Most expeditions seem to rely on Google Maps – which are fairly convenient, easy to use and ofcourse is free. One of the perplexing issues is the proprietary nature of the digital maps and under scientific pretext I wanted to avoid tying down any data collected on my trip onto such platform. This has especially come to light considering the NSA PRISM scandal, although I’m not too pessimistic that I’m worried someone is spying on me.
All the data collected is stored on a (Mysql) database on the website – this includes
- The itinerary route
- Passenger fares requested and completed
- Tracking system data
The Passenger locations are plotted on the map along with the tracking data simultaenously. This will inevitably become very large and will be optimised so that it is simplified.
All registered – completed fares can opt and once completed data will be anonymised under the user’s preference. Data is only accessible to myself and will not be shared except between you and me.
Having data that is open ensures it’s accountable and any discrepencies can be found – although to be honest is not crucial on this project.
A variety of sensor data is collected from my DIY Raspberry Pi Tracking Device. It collects Latitude and Longitude GPS coordinates, temperature and elevation from a BMP085 sensor.
The sensors are polled and its speed can be changed by a standard television remote control. A moving average is performed to smooth the data and this is stored into a CSV file which can be ready by standard spreadsheet software.
If a sensor reading was taken every 10 seconds for 8 hours, that is approximatly 2900 data points. As you can imagine, that will starts to baloon over the course of one year.
GIS – Geographic Information Systems
Simple way of putting it, is plotting data onto a map and using it as a tool to correlate or find patterns between a multi-faceted topic, whether it be population density and relative clossness to coast or river systems. It’s a useful tool and will later help present all the information once completed.
Open Source GIS: Quantum GIS
Quantum GIS is a free tool for manipulating and visualising geographical data and can be run ony any platform (Windows, Mac OS X and Linux). It also offers many plugins that can be easily downloaded from within the application.
Unfortunatly the interface is fairly complex relative to Google Earth and it took a good length of time to familiarise with the basic functions. It only offers a 2D cartographic map which doesn’t have fluid panning like we are accustomed to with online maps.
Despite the issues with usability, it is a very powerful tool, to overlay many layers of data. This includes any web map service using the Open Layers plugin which can provide map from sources other than google, such as the Open Cycle Maps .
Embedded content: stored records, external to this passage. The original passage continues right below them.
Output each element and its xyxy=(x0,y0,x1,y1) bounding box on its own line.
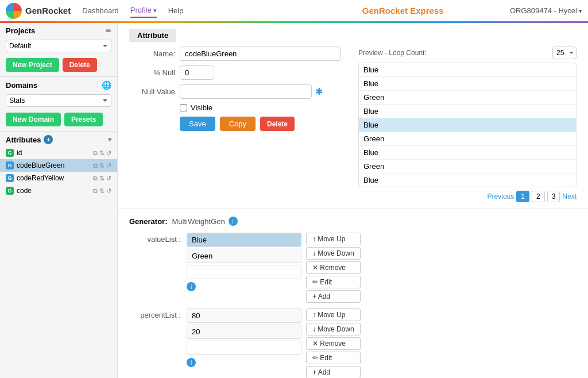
name-input[interactable] xyxy=(180,47,341,61)
projects-select[interactable]: Default xyxy=(6,40,111,52)
value-list-item-green[interactable]: Green xyxy=(187,249,301,263)
sidebar-item-coderedyellow[interactable]: G codeRedYellow ⧉ ⇅ ↺ xyxy=(0,172,117,184)
attr-refresh-icon-cbg[interactable]: ↺ xyxy=(106,162,111,169)
percent-move-down-button[interactable]: Move Down xyxy=(306,323,361,335)
pagination-next[interactable]: Next xyxy=(562,192,577,200)
projects-select-wrap: Default xyxy=(0,38,117,56)
preview-item: Blue xyxy=(359,118,576,132)
presets-button[interactable]: Presets xyxy=(64,113,103,126)
value-list-actions: Move Up Move Down Remove Edit Add xyxy=(306,233,361,303)
pagination-previous[interactable]: Previous xyxy=(488,192,514,200)
attr-copy-icon-id[interactable]: ⧉ xyxy=(93,149,98,157)
add-attribute-icon[interactable]: + xyxy=(44,135,53,144)
attr-refresh-icon-code[interactable]: ↺ xyxy=(106,187,111,195)
page-btn-3[interactable]: 3 xyxy=(547,191,560,202)
nav-dashboard[interactable]: Dashboard xyxy=(82,4,119,17)
name-label: Name: xyxy=(129,49,175,58)
attr-move-icon-code[interactable]: ⇅ xyxy=(99,187,105,195)
domains-label: Domains xyxy=(6,81,37,90)
nav-profile[interactable]: Profile xyxy=(130,3,157,18)
preview-label: Preview - Loop Count: xyxy=(358,49,427,57)
preview-item: Green xyxy=(359,91,576,105)
attr-name-id: id xyxy=(17,149,22,157)
attr-form-left: Name: % Null Null Value ✱ Visible xyxy=(129,47,347,202)
domains-select[interactable]: Stats xyxy=(6,94,111,107)
save-attribute-button[interactable]: Save xyxy=(180,117,215,131)
delete-project-button[interactable]: Delete xyxy=(63,58,97,72)
attr-copy-icon-code[interactable]: ⧉ xyxy=(93,187,98,195)
percent-list-wrap: 80 20 i Move Up Move Down Remove Edit Ad… xyxy=(187,308,361,378)
visible-checkbox[interactable] xyxy=(180,104,187,111)
percent-edit-button[interactable]: Edit xyxy=(306,352,361,364)
asterisk-icon: ✱ xyxy=(315,86,323,97)
preview-item: Blue xyxy=(359,63,576,77)
main-layout: Projects ✏ Default New Project Delete Do… xyxy=(0,23,588,378)
attr-refresh-icon-cry[interactable]: ↺ xyxy=(106,175,111,182)
page-btn-2[interactable]: 2 xyxy=(532,191,545,202)
nav-help[interactable]: Help xyxy=(168,4,184,17)
preview-item: Blue xyxy=(359,77,576,91)
generator-info-icon[interactable]: i xyxy=(229,217,238,226)
projects-edit-icon[interactable]: ✏ xyxy=(106,27,111,35)
percent-list-item-80[interactable]: 80 xyxy=(187,308,301,323)
sidebar: Projects ✏ Default New Project Delete Do… xyxy=(0,23,118,378)
percent-add-button[interactable]: Add xyxy=(306,366,361,378)
preview-item: Blue xyxy=(359,173,576,187)
projects-btn-row: New Project Delete xyxy=(0,56,117,76)
sidebar-item-code[interactable]: G code ⧉ ⇅ ↺ xyxy=(0,184,117,197)
percent-remove-button[interactable]: Remove xyxy=(306,337,361,350)
form-btn-row: Save Copy Delete xyxy=(129,117,347,131)
attr-copy-icon-cry[interactable]: ⧉ xyxy=(93,175,98,182)
attr-refresh-icon-id[interactable]: ↺ xyxy=(106,149,111,157)
percent-move-up-button[interactable]: Move Up xyxy=(306,308,361,321)
copy-attribute-button[interactable]: Copy xyxy=(220,117,256,131)
value-edit-button[interactable]: Edit xyxy=(306,276,361,288)
generator-name: MultiWeightGen xyxy=(172,217,225,226)
attribute-section: Attribute Name: % Null Null Value ✱ xyxy=(118,23,588,209)
preview-panel: Preview - Loop Count: 25 Blue Blue Green… xyxy=(358,47,577,202)
sidebar-item-id[interactable]: G id ⧉ ⇅ ↺ xyxy=(0,146,117,159)
app-title: GenRocket Express xyxy=(296,6,510,16)
new-project-button[interactable]: New Project xyxy=(6,58,59,72)
null-input[interactable] xyxy=(180,65,214,80)
projects-section: Projects ✏ xyxy=(0,23,117,38)
percent-list-item-20[interactable]: 20 xyxy=(187,325,301,339)
value-list-item-blue[interactable]: Blue xyxy=(187,233,301,247)
visible-label: Visible xyxy=(191,103,212,112)
visible-row: Visible xyxy=(129,103,347,112)
null-value-input[interactable] xyxy=(180,84,312,99)
percent-list-new-input[interactable] xyxy=(187,341,301,355)
delete-attribute-button[interactable]: Delete xyxy=(260,117,295,131)
attributes-chevron-icon[interactable]: ▾ xyxy=(108,136,111,144)
null-value-row: Null Value ✱ xyxy=(129,84,347,99)
value-move-down-button[interactable]: Move Down xyxy=(306,247,361,260)
new-domain-button[interactable]: New Domain xyxy=(6,113,61,126)
value-list-info-icon[interactable]: i xyxy=(187,282,196,291)
page-btn-1[interactable]: 1 xyxy=(516,191,529,202)
attr-move-icon-id[interactable]: ⇅ xyxy=(99,149,105,157)
value-list-wrap: Blue Green i Move Up Move Down Remove Ed… xyxy=(187,233,361,303)
attr-move-icon-cbg[interactable]: ⇅ xyxy=(99,162,105,169)
preview-item: Blue xyxy=(359,146,576,160)
sidebar-item-codebluegreen[interactable]: G codeBlueGreen ⧉ ⇅ ↺ xyxy=(0,159,117,172)
preview-item: Green xyxy=(359,160,576,173)
value-list-new-input[interactable] xyxy=(187,265,301,279)
value-list-items: Blue Green xyxy=(187,233,301,263)
percent-list-info-icon[interactable]: i xyxy=(187,358,196,367)
value-list-label: valueList : xyxy=(129,233,181,244)
attr-move-icon-cry[interactable]: ⇅ xyxy=(99,175,105,182)
logo-text: GenRocket xyxy=(25,6,71,16)
org-selector[interactable]: ORG809474 - Hycel xyxy=(510,6,582,15)
attr-copy-icon-cbg[interactable]: ⧉ xyxy=(93,162,98,169)
generator-label: Generator: xyxy=(129,217,167,226)
value-add-button[interactable]: Add xyxy=(306,290,361,303)
preview-count-select[interactable]: 25 xyxy=(552,47,577,59)
value-remove-button[interactable]: Remove xyxy=(306,261,361,274)
attributes-section: Attributes + ▾ xyxy=(0,132,117,146)
value-move-up-button[interactable]: Move Up xyxy=(306,233,361,245)
logo[interactable]: GenRocket xyxy=(6,3,71,19)
null-label: % Null xyxy=(129,68,175,77)
percent-list-row: percentList : 80 20 i Move Up Move Down … xyxy=(129,308,577,378)
preview-pagination: Previous 1 2 3 Next xyxy=(358,187,577,202)
nav-links: Dashboard Profile Help xyxy=(82,3,296,18)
Some mapping services do allow you to generate elevation profiles from your route, but the actual presentation of elevationd data is often excluded or is very poor in respect to planning. These services rely on elevation data generated by numerous satelites. All this data is stitched together to form a grayscale image that now comprehensively covers the whole expanse of the world. Each pixel represents the elevation above sea level and the best resolution is currently available at 90 m/px. By 2014 there may even be 12m/px resolution offered in World GEM by Astriam, EADS
The GDEM – Global Digital Elevation Data can be freely downloaded from several locations – these I found most useful:
Since it’s scientific data created by NASA and ESA, it can be freely used, however, the caveat is there are no truly open services available. Google has an API aswell as Mapquest to allow you to find the elevation at any given latitude and longitude but have restrictions – unsuitable for my project.
GPS Vertical Accuracy:
The accuracy of GPS is dependant on signal strength, affected by
- interference in the ionosphere and upper atmospheric conditions
- reflected signals from tall buildings
- number of satelites in view
The resultant accuracy of GPS devices is still very good – the worst case being 7.8m – gps.gov. However the vertical accuracy is significantly worse and the worst case is upto 2-3x worse than the horizontal accuracy – USGS. This I can believe, because Eastrington, UK is approx 5m above sea level – great when the sea level rises, but my GPS was reporting 30m.
This is where GIS data can be used. I’ve conjured up a program that can read the Elevation tile data and calculate the elevation using this satelite data and uses bicubic interpolation. This is used to calibrate the sensor data. A relative altitude change is then added to from the change in elevation read by the pressure sensor on the BMP085 sensor and this should hopefully provide a more accurate reading – inspired by Digi Key – BMP085 Calibration
Using Elevation Data in GIS
As usual I have left things slightly late and I haven’t thoroughly planned my route to avoid mountainous regions.
It can even create an elevation graph using the profile tool plugin. The graph below is for the whole trip in Europe.
The very powerful thing it offers is allowing customisation of how data is visualised.
This tool I won’t be able to use on the trip most likely because it’s quite processor intensive. It will be left home so that my parents can just check the route against my elevation data.